Their affection, intelligence, and bubbly personalities make them great therapy and working dogs. They enjoy mentally stimulating activities. For example, Goldendoodles are known to be able to smell peanuts in foods for people suffering from nut allergies. 

Goldendoodles Are Energetic Dogs

Goldendoodles are an energetic Poodle mix. To satiate their need for activity, you will have to take them out for walks and runs daily. 

Goldendoodles are also known for enjoying swimming and playing in the water. 

They Are Good with Children

If you have children at home, then adopting a Goldendoodle is a great choice. These dogs play well with kids. They are gentle, loving, and patient around young kids which is one of the reasons they make great family dogs. 

Now, that doesn’t mean you should leave your child unattended around them. You should still exercise caution and check on their behavior. You must also teach your children how to behave around dogs. Prevent your child from agitating your Goldendoodle with ear or tail pulling and other rough activities. 

It’s also smart to keep your children away from your Goldendoodle when they’re eating. Like any other animal, dogs are protective of their food and can become aggressive if they perceive a threat. This may not be true for all Goldendoodles, but you should still take precautions to protect your kids. 

Goldendoodles Bond Well with Other Dogs

If you have other dogs at home or if you’re planning to adopt another dog, you don’t need to stress about your Goldendoodle bonding with other dogs. These dogs are social animals and love interacting with other dogs. 

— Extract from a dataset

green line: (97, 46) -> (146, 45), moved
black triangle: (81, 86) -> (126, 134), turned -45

They hardly show aggression when they’re around other dogs making them a good fit if you’re looking to adopt more dogs. 

These Dogs Practically Don’t Shed

A big plus with Goldendoodles is they are light shedders. However, they still need a certain amount of grooming. 

To prevent them from shedding, some people cut their hair short. If you choose to keep your doodle’s hair long, you will have to brush their hair at least once a week. Even with short hair, you’ll have to brush their hair at least once a week.

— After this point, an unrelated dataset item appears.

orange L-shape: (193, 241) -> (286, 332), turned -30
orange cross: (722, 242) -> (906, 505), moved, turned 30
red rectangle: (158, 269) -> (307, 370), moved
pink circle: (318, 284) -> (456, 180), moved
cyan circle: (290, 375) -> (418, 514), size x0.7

Apart from brushing and cutting their hair, Goldendoodles don’t need to be bathed that often because their bodies naturally produce oils that keep their fur moisturized and soft. 

What You Need to Know Before Adopting a Goldendoodle

I’ll wrap up by talking about some things that you should know before adopting these beautiful mixed breed dog.

Goldendoodles Are Clingy

Even if their previous home wasn’t the best, they will still miss their owner. It will take some time for the rescue dog to get comfortable around you and you may have to deal with issues like separation anxiety. Learn about if a dog remembers their previous owners when adopted. 

They Need to Be Exercised

Even a Mini Goldendoodle puppy will need their daily dose of exercise. Goldendoodles require a few hours of activity every day. You will have to spend time walking and playing with them daily. Active play, a visit to a dog park, or fetch are appropraite activities.

Grooming Is Imperative

Though your new doodle puppy will likely shed lightly, you will still need to groom their coats or have a pet groomer take care of their grooming once a month.

Conclusion 

Adopting a Goldendoodle or any dog isn’t an easy decision to make, but if you’re certain that you want to go ahead with adopting a Goldendoodle, you’re bound to have a fulfilling and fun adventure ahead of you.

Just remember to do your research before adopting a dog. You should be certain about the dog you’re adopting because that decision will impact your life and the life of your dog.